2. Insecticides and Concentrates
Insecticides and concentrates can be great deterrents when sprayed in cracks, crevices, crawl spaces and other hiding places where your roaches might be entering and multiplying. Rather than a trap that might not be able to accommodate a larger roach, sprays contain scents they don’t like and can be very effective at keeping them away.
However, with these insecticide sprays it’s important to keep in mind that you don’t want to cover surfaces that you touch frequently, like countertops or handles as the chemicals can be toxic.
Bayer Suspend SC Insecticide 16oz
This is the same insecticide used by the pros, as this one pint can yield up to 64 gallons of effective solution. It’s formulated to be used inside and outside and should be applied to areas around doors, around plumbing under sinks, washer and dryer connections as well as dryer vents. This chemical works on more than 50 high-nuisance pets including cockroaches and other insects so you can hit multiple birds with one stone, so to speak. It has no odor, no visible residue and has a flexible label so you can water it down to different degrees and apply to carpets and upholstery as well.

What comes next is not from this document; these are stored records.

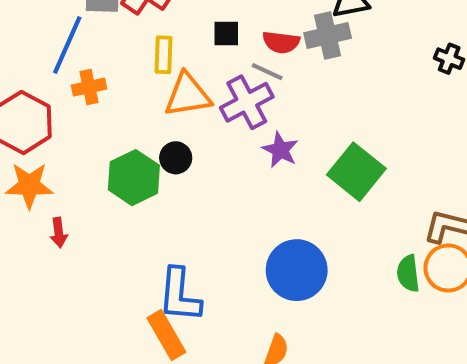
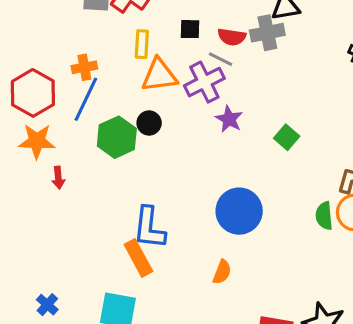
blue line: (67, 45) -> (86, 99), moved
green square: (356, 172) -> (287, 137), size x0.6

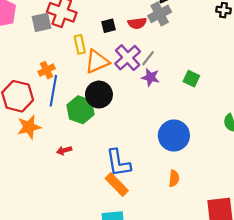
gray line: (221, 59) -> (148, 58), moved, turned -63
black circle: (149, 123) -> (99, 95), size x1.6
red arrow: (58, 178) -> (64, 150), moved, turned 96

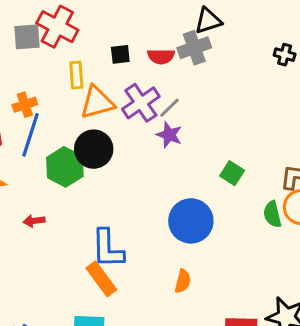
green square: (191, 79) -> (232, 173), moved

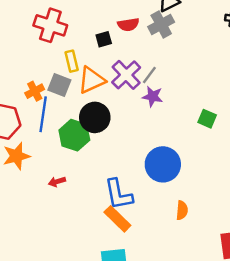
gray square: (27, 37) -> (59, 85), moved, turned 35
red semicircle: (161, 56) -> (128, 25), moved
blue circle: (191, 221) -> (163, 164), moved

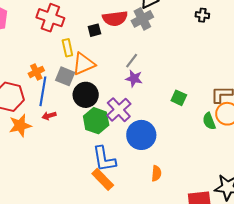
red semicircle: (128, 25) -> (115, 18), size x1.4
purple cross: (126, 75) -> (119, 110), moved
gray square: (59, 85) -> (65, 76), moved
green hexagon: (74, 135) -> (96, 121), moved
red arrow: (57, 182) -> (49, 116), moved

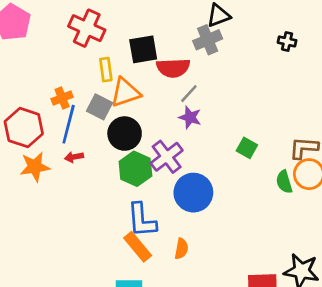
red semicircle: (115, 18) -> (173, 68), moved
black square: (94, 30) -> (143, 49), size x1.6
orange semicircle: (156, 173) -> (181, 249), moved

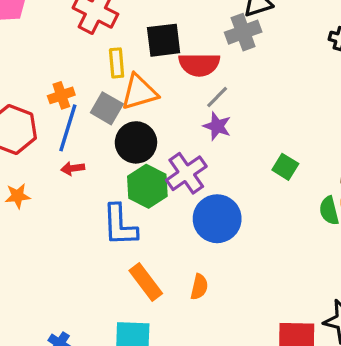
orange star: (35, 167) -> (18, 196), moved, size x0.7
blue L-shape: (142, 220) -> (120, 225), moved

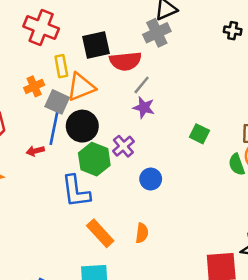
orange cross: (61, 95) -> (34, 86), moved
blue line: (68, 128) -> (54, 126), moved
purple cross: (186, 173) -> (123, 146), size x0.7
blue circle: (217, 219) -> (151, 179), size x0.6

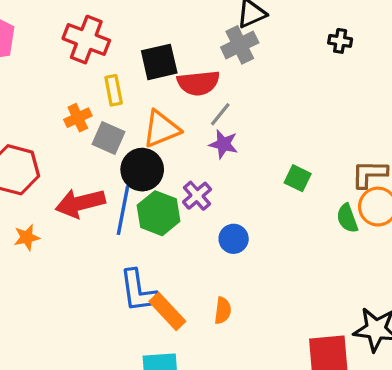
orange triangle: (81, 87) -> (161, 129), moved
blue line: (54, 126) -> (123, 210), moved
red arrow: (35, 151) -> (80, 203), size x2.0
blue L-shape: (76, 191) -> (138, 291), moved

Tempo Ultra SC 240ml Insecticide
This Tempo Ultra SC insecticide has no odor and won’t stain the surfaces you spray it on. It’s made for indoor and outdoor application, and has a high rating on Amazon for its longevity. Spray it and leave it, letting it do its work in preventing the pests you don’t want visiting your home, cockroaches and otherwise. It’s easy to use, less messy to handle than other methods and disperses evenly during application.
Demon Max Insecticide 25.3% Cypermethrin
Another insecticide option is this Demon Max formula, an intimidating name in and of itself. It contains a hefty dose of Cupermethrin, a powerful formula in controlling over 30 different pests. It can be applied in a number of different areas including indoors in crevices and cracks where roaches may be moving or hiding. You can also use it outside for stopping potential visitors in their tracks before they ready your home or apartment. It can be used for pre- and post-construction pest prevention and is long-lasting.
3. Boric Acid
Zap-A-Roach Boric Acid Roach Killer
Boric Acid is another key active ingredient in roach control and is designed to eliminate the pests that are the hardest to exterminate. This is a non-staining formula and is safe to use on a variety of surfaces. It’s toxic to bugs but won’t damage your home. It’s designed to be odorless so pungent chemical sprays aren’t an issue. This is a powder you distribute in hard-to-reach areas like pipes and drains, and behind large appliances like your fridge.